July 26, 2022
Weird headline today: Chief Justice John Roberts, if I didn't find this hard to believe from our nation's top judicial officer, almost complaining? - to the public? about the leak of the draft Dobbs decision, and how the leak impacted his internal politicking on the Supreme Court to get someone else to support upholding the Roe v. Wade decision.
This is weird, because as far as the leak of the draft decision goes, it's not like the Supreme Court was robbed like Mitt Romney of his tax returns. It was an internal leak.
And all I can say from my own personal experience is that when I was leading organizations - clubs and so on - when something like this happened I was very careful not to offload that responsibility and/or blame on the public who received that breach of information security and so on.
At the end of the day, it was somebody at the Supreme Court who had access to the draft decision who decided to leak the draft, because of their own moral compunction - and that is an internal matter from the perspective of Chief Justice Roberts, or at least it should be.

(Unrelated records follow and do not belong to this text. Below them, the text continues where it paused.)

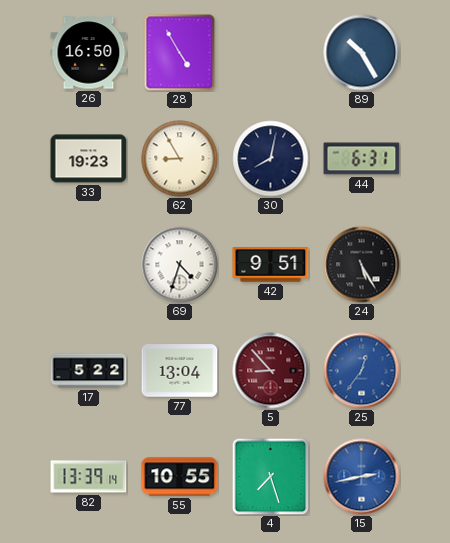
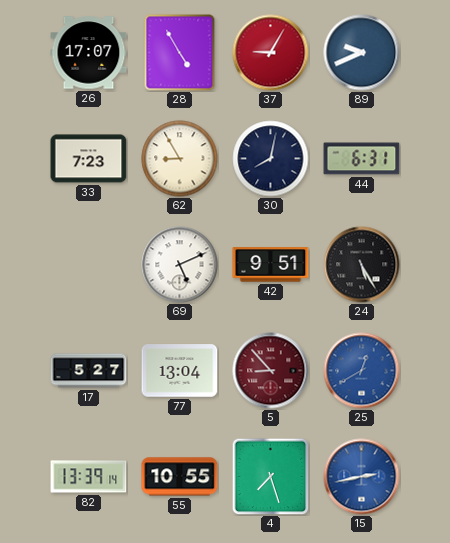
26: 16:50 -> 17:07
37: none -> 9:05
89: 10:25 -> 9:41
33: 19:23 -> 7:23
69: 4:33 -> 5:11
17: 5:22 -> 5:27
25: 12:36 -> 12:40
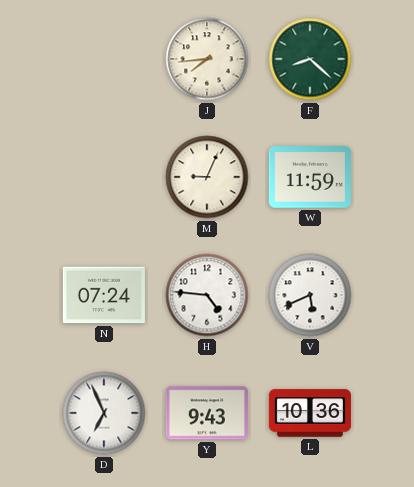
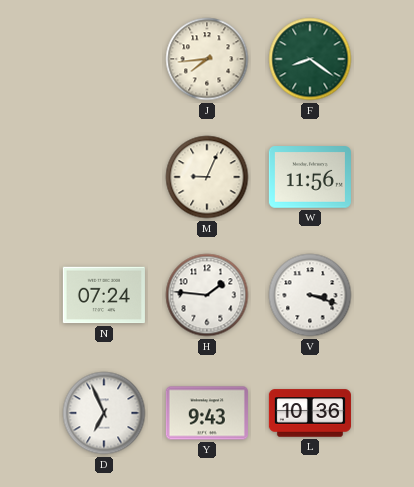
F: 8:22 -> 8:21
W: 11:59 -> 11:56
H: 4:46 -> 1:46
V: 5:41 -> 3:18
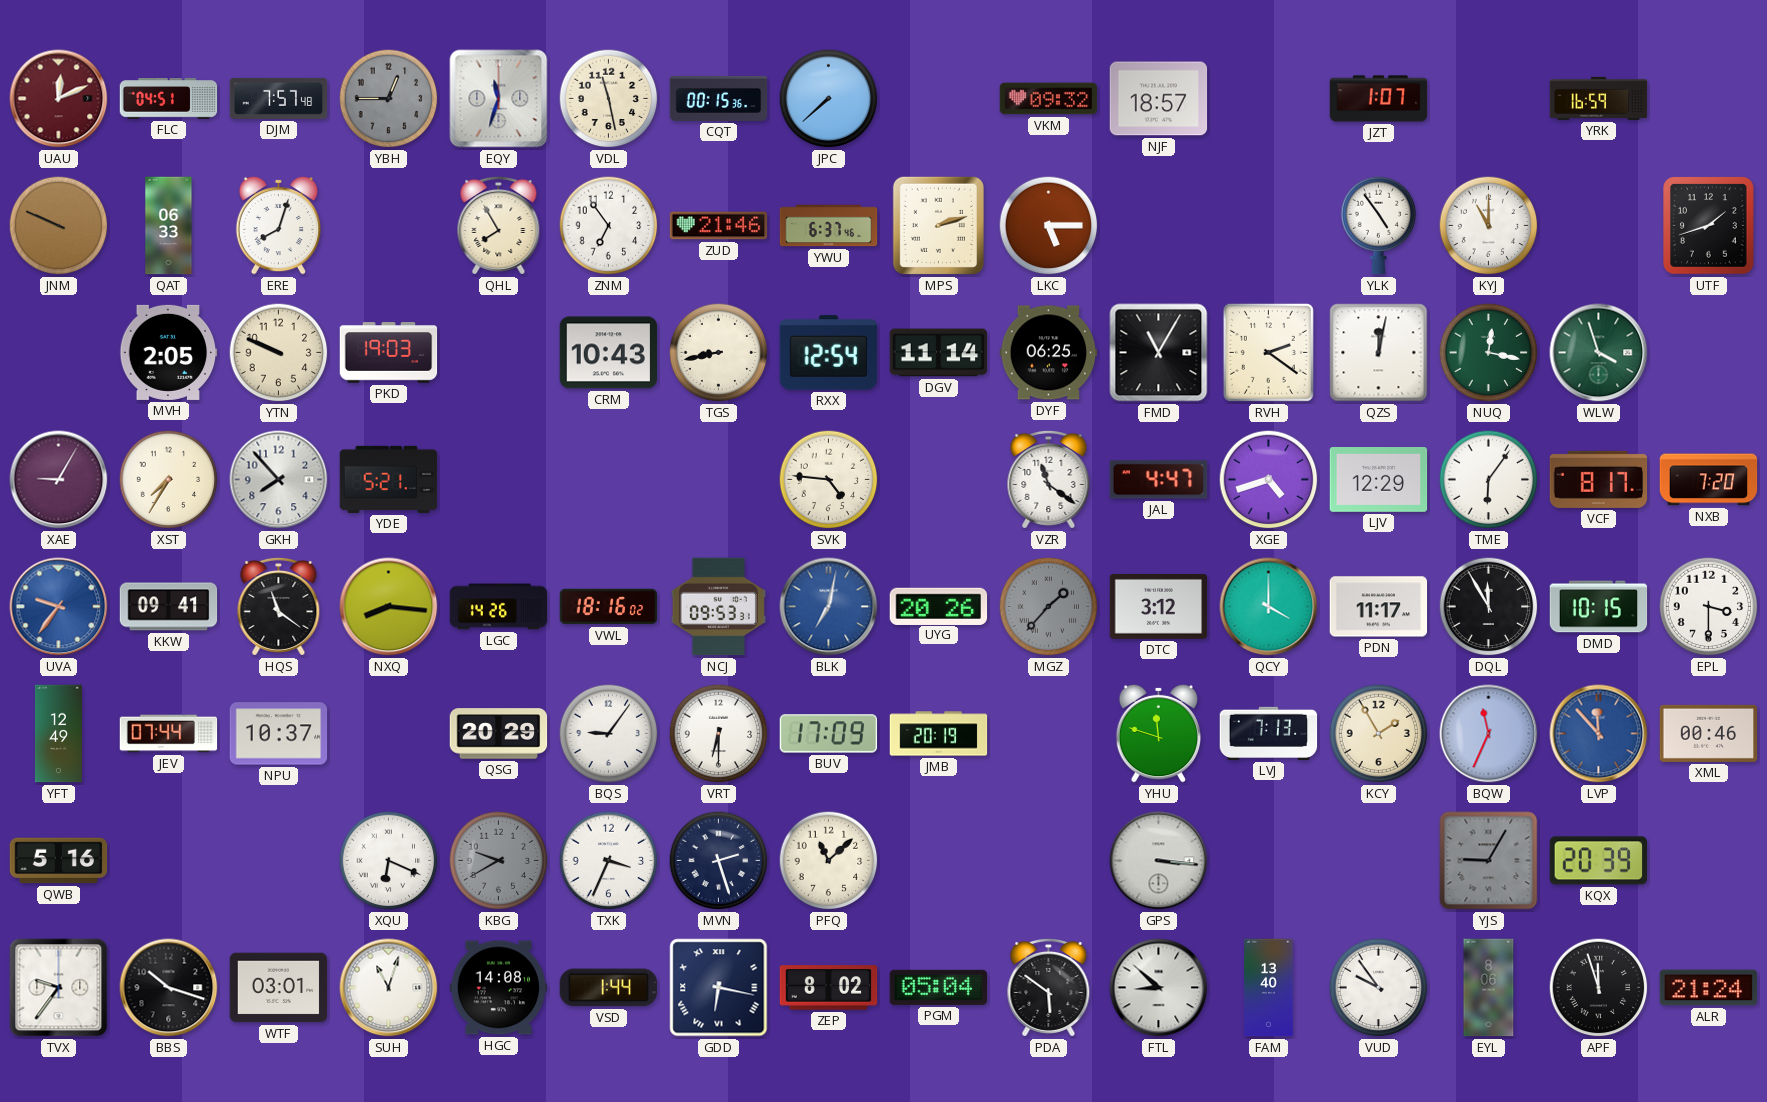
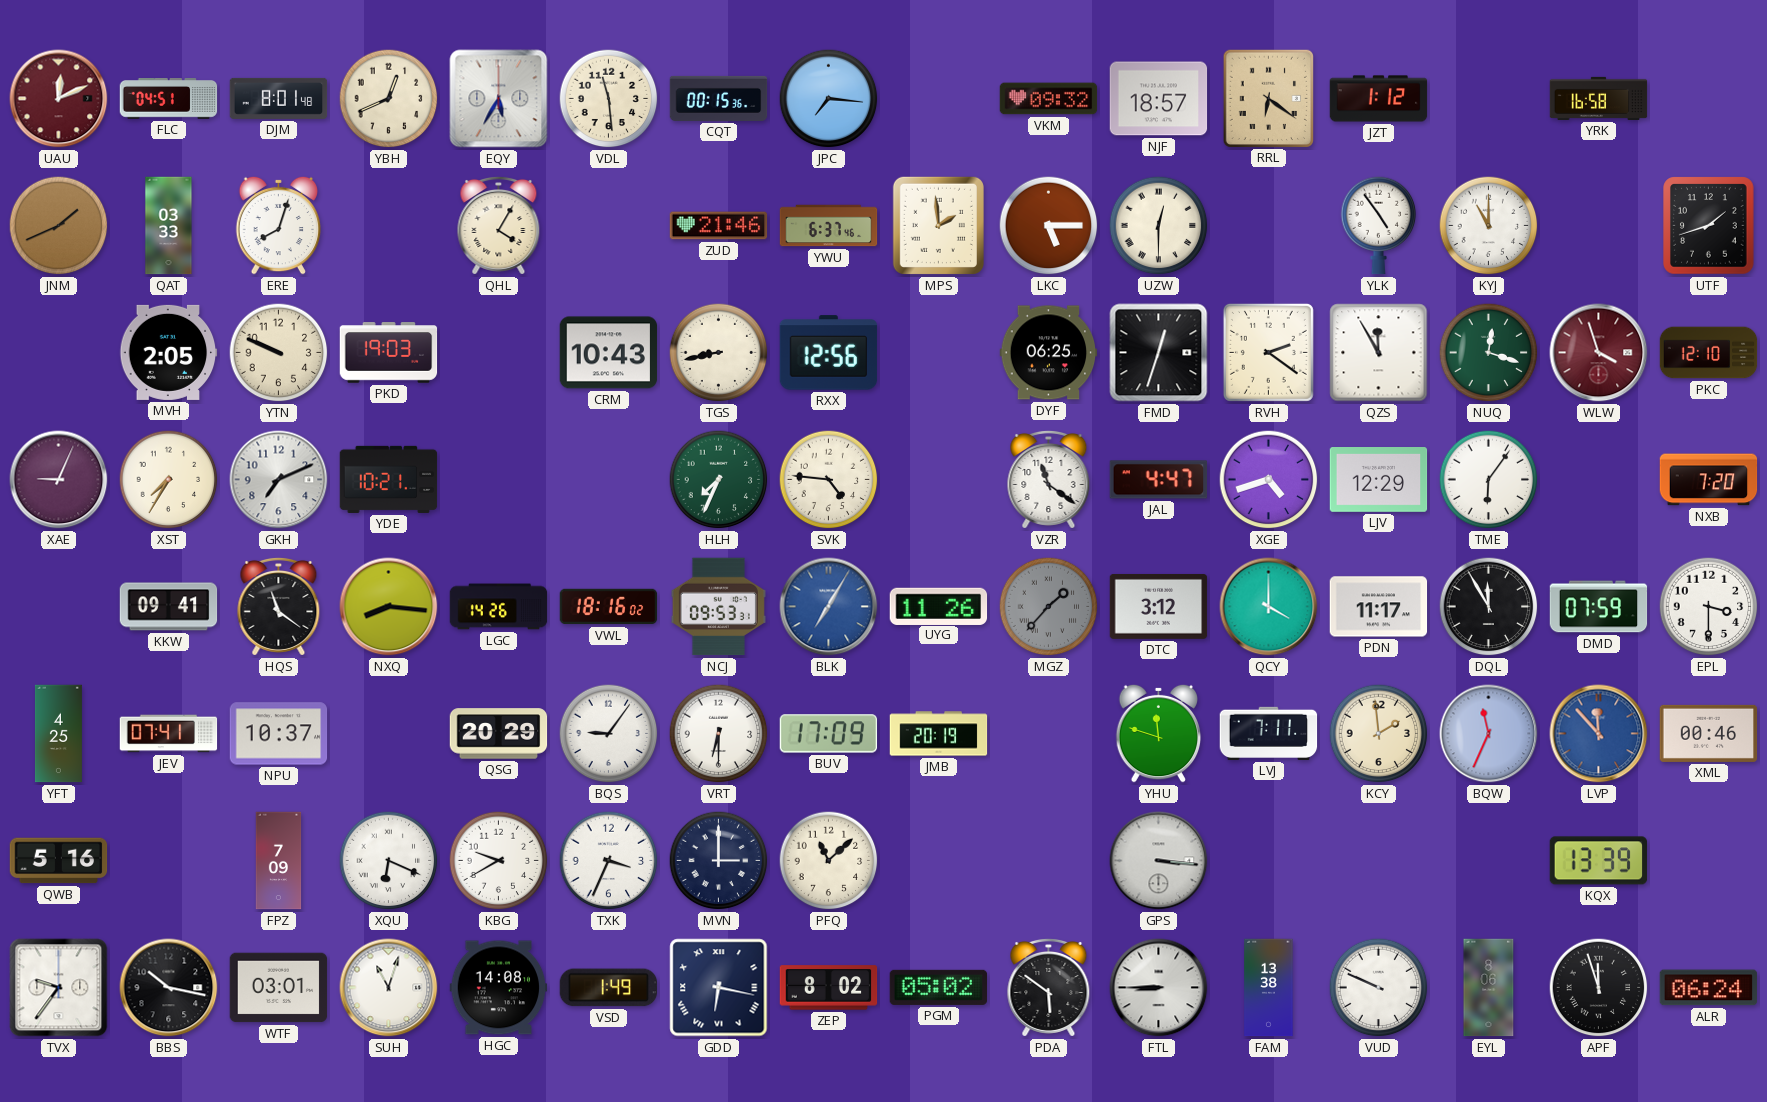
DJM: 7:57 -> 8:01
YBH: 12:45 -> 12:41
YBH dial: grey -> cream
EQY: 11:33 -> 5:35
VDL: 11:28 -> 11:29
JPC: 7:38 -> 7:16
RRL: none -> 6:21
JZT: 1:07 -> 1:12
YRK: 16:59 -> 16:58
JNM: 9:49 -> 1:41
QAT: 06:33 -> 03:33
QHL: 7:55 -> 4:05
ZNM: 6:54 -> none
MPS: 2:12 -> 1:59
UZW: none -> 12:30
RXX: 12:54 -> 12:56
DGV: 11:14 -> none
FMD: 11:05 -> 12:33
QZS: 12:02 -> 11:55
NUQ: 12:17 -> 12:18
WLW dial: green -> burgundy
PKC: none -> 12:10
XAE: 9:05 -> 9:04
GKH: 7:53 -> 7:11
YDE: 5:21 -> 10:21
HLH: none -> 7:34
VCF: 8:17 -> none
UVA: 9:36 -> none
BLK: 7:02 -> 7:05
UYG: 20:26 -> 11:26
DMD: 10:15 -> 07:59
YFT: 12:49 -> 4:25
JEV: 07:44 -> 07:41
LVJ: 7:13 -> 7:11
KCY: 1:55 -> 1:59
FPZ: none -> 7:09
KBG dial: grey -> white
MVN: 2:27 -> 3:00
YJS: 9:05 -> none
KQX: 20:39 -> 13:39
BBS: 10:18 -> 10:17
VSD: 1:44 -> 1:49
PGM: 05:04 -> 05:02
FTL: 8:52 -> 8:45
FAM: 13:40 -> 13:38
VUD: 9:54 -> 9:49
ALR: 21:24 -> 06:24
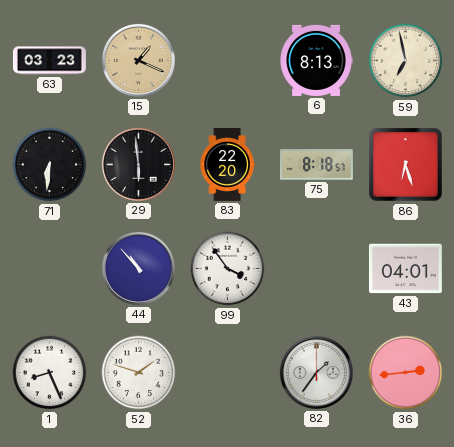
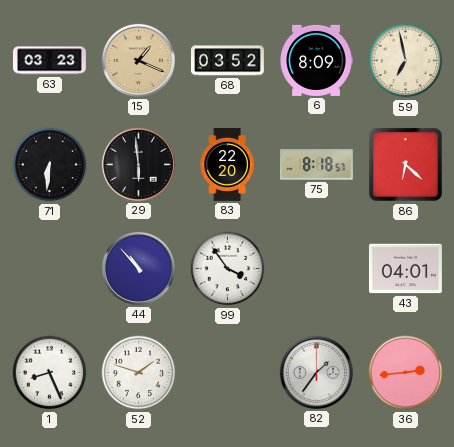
68: none -> 03:52
6: 8:13 -> 8:09
86: 6:27 -> 6:22
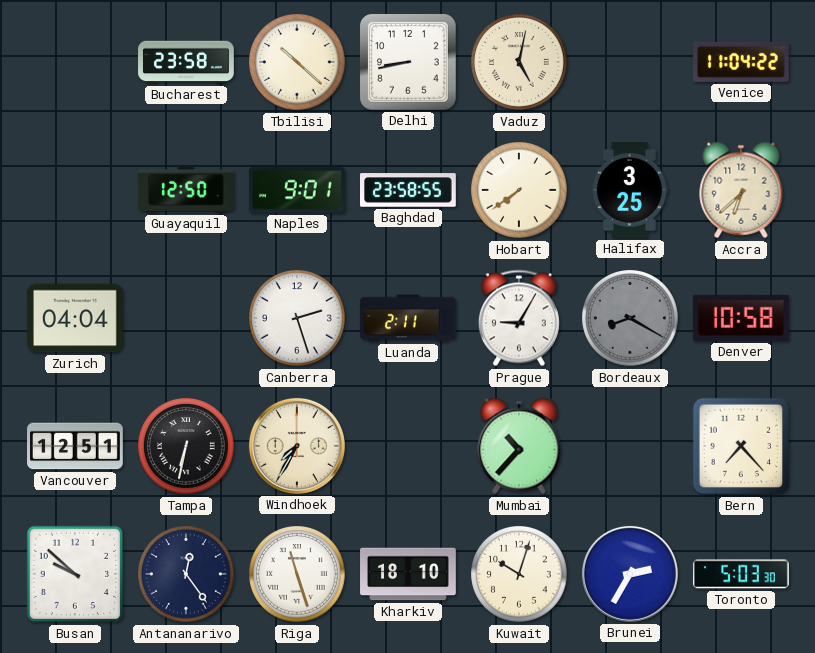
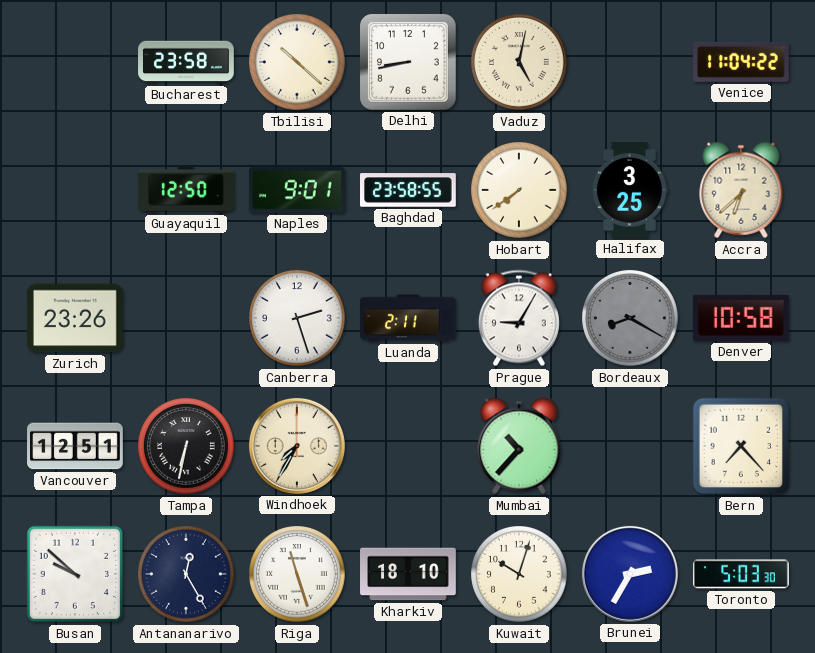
Zurich: 04:04 -> 23:26
Antananarivo: 12:24 -> 12:25
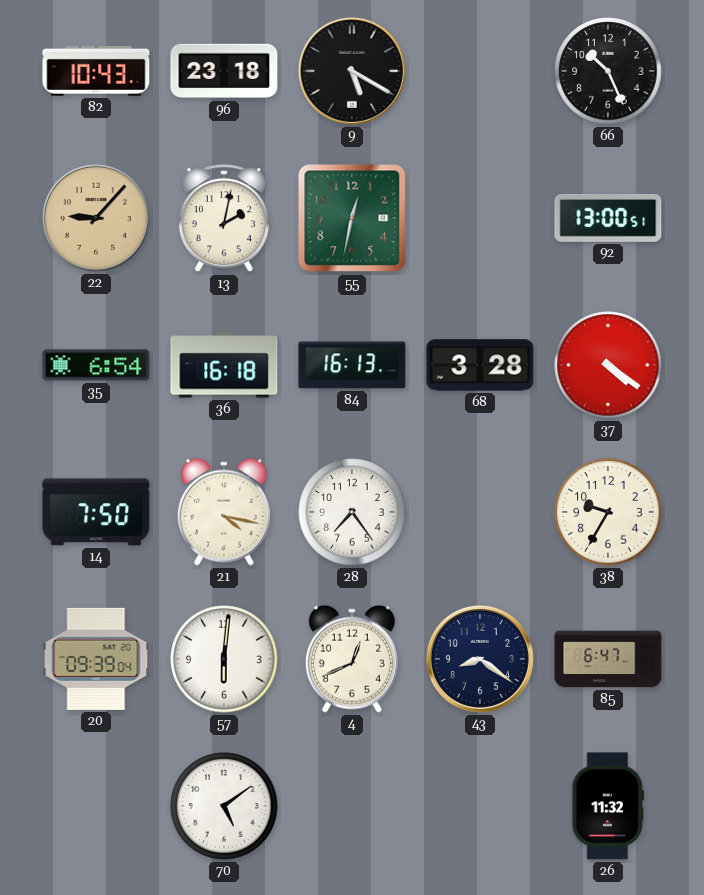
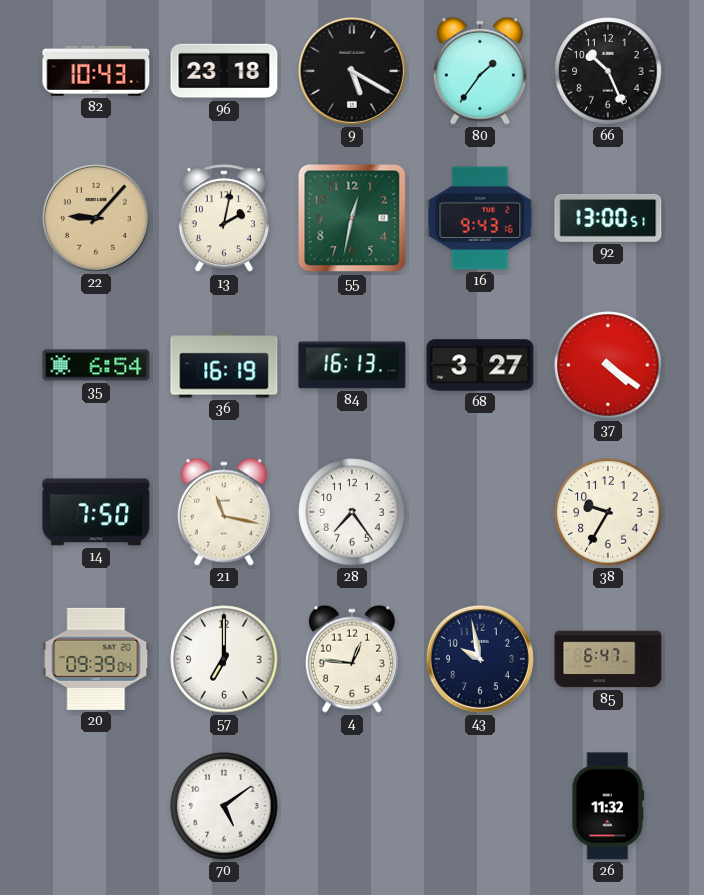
80: none -> 1:36
16: none -> 9:43
36: 16:18 -> 16:19
68: 3:28 -> 3:27
21: 4:17 -> 11:17
57: 6:01 -> 7:00
4: 12:41 -> 12:46
43: 8:21 -> 9:58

In fact, this comment can be generalized. Raging about data leaks misses the point. Take this Assange case too, for example, ostensibly also about leaked documents. In both these cases, no one is focusing enough attention on the fact that there were employees of these institutions on the inside that were disgusted enough over the actions of the institutions at which they worked that they made a choice to expose that which they saw as wrongdoing. We can distinguish this from data hacks and data theft. The most important consideration for me when I see that an institution or organization experienced a data leak, is, what are they doing to fix themselves internally, not even in terms of data security, but in terms of morale. If I could give Chief Justice Roberts any advice here, I would say to him to consider that a human being under SCOTUS's employ made a choice to leak this draft decision, and he should consider, to the degree of his responsibility, what that says about morale at the Court vis-a-vis its decisions. Blaming the public or just raging about it is not the way.